Mohs micrographic surgery may be associated with improved outcomes compared with wide local excision in the treatment of primary high-stage cutaneous squamous cell carcinoma, according to a retrospective cohort study conducted at a tertiary academic medical center.
In the study, published in JAMA Dermatology, researchers analyzed 216 patients over a 20-year period, finding that Mohs surgery resulted in significantly lower rates of recurrence, metastasis, and disease-specific mortality.
After inverse probability of treatment weighting, the 3-year cumulative incidence of local recurrence was 9.6% in the Mohs surgery group compared with 19.8% in the wide local excision (WLE) group (weighted cause-specific hazard ratio [HR] = 2.33, 95% confidence interval [CI] = 1.39–3.92, P = .001). The incidence of nodal metastasis was 11.0% for Mohs surgery vs 17.9% for WLE (HR = 1.80, 95% CI = 1.07–3.02, P = .03), while distant metastasis rates were 4.4% and 8.4%, respectively (HR = 2.10, 95% CI = 0.97–4.57, P = .06). A composite outcome of any recurrence was observed in 15.8% of Mohs surgery–treated patients vs 32.0% of WLE-treated patients (HR = 2.38, 95% CI = 1.57–3.61, P < .001).
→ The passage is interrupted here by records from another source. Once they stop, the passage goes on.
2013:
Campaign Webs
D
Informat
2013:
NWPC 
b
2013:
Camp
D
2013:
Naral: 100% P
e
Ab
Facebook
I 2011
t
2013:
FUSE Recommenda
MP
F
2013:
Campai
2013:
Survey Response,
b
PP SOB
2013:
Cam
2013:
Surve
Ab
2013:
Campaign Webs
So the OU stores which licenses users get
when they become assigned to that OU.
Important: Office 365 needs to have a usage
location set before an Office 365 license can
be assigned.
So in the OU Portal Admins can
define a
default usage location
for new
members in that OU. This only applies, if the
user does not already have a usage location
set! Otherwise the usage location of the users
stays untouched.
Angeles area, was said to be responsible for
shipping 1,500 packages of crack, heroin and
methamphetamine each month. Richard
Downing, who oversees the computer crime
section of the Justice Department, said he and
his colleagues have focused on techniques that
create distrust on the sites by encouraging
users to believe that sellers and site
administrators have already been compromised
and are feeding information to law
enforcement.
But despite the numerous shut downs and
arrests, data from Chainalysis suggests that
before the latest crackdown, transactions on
Disease-specific mortality occurred in 7.1% of Mohs surgery–treated patients compared with 17.5% of those treated with WLE (HR = 2.74, 95% CI = 1.54–4.88, P = .001).
The study cohort had a mean age of 73.5 years (standard deviation = 13.3), with 69.9% of participants being male. The median follow-up time was 33.1 months (interquartile range = 11.3–77.6). Propensity scores were estimated via logistic regression to balance baseline characteristics, and competing risk regression models were used to derive cumulative incidence functions.
"These findings suggest that patients with primary high-stage [cutaneous squamous cell carcinoma] (cSCC) should be offered first-line treatment with Mohs surgery or alternative methods of peripheral and deep en face margin assessment whenever possible," said lead study author David M. Wang, MD, of the Department of Dermatology at Brigham and Women’s Hospital, and his colleagues.
Mohs surgery, which utilizes frozen section analysis for complete margin assessment, showed superior outcomes compared with WLE, which relies on the bread-loafing technique that samples only a portion of excised margins. The researchers noted that incomplete tumor removal as a result of sampling error in WLE could contribute to the observed differences in recurrence and metastasis rates.
Existing National Comprehensive Cancer Network guidelines recommend Mohs surgery or alternative en face margin assessment techniques for cSCC tumors with high-risk features such as poor differentiation, perineural invasion, or invasion beyond subcutaneous fat.
The researchers acknowledged study limitations, including the retrospective design and single-center data set, which may affect generalizability. However, recurrence and metastasis rates observed in this study aligned with prior literature on high-stage cSCC outcomes. Further research is needed to assess the role of adjuvant therapies, including radiation, in combination with Mohs surgery for high-stage cSCC, particularly in reducing local and locoregional recurrence.
Full disclosures are detailed in the study.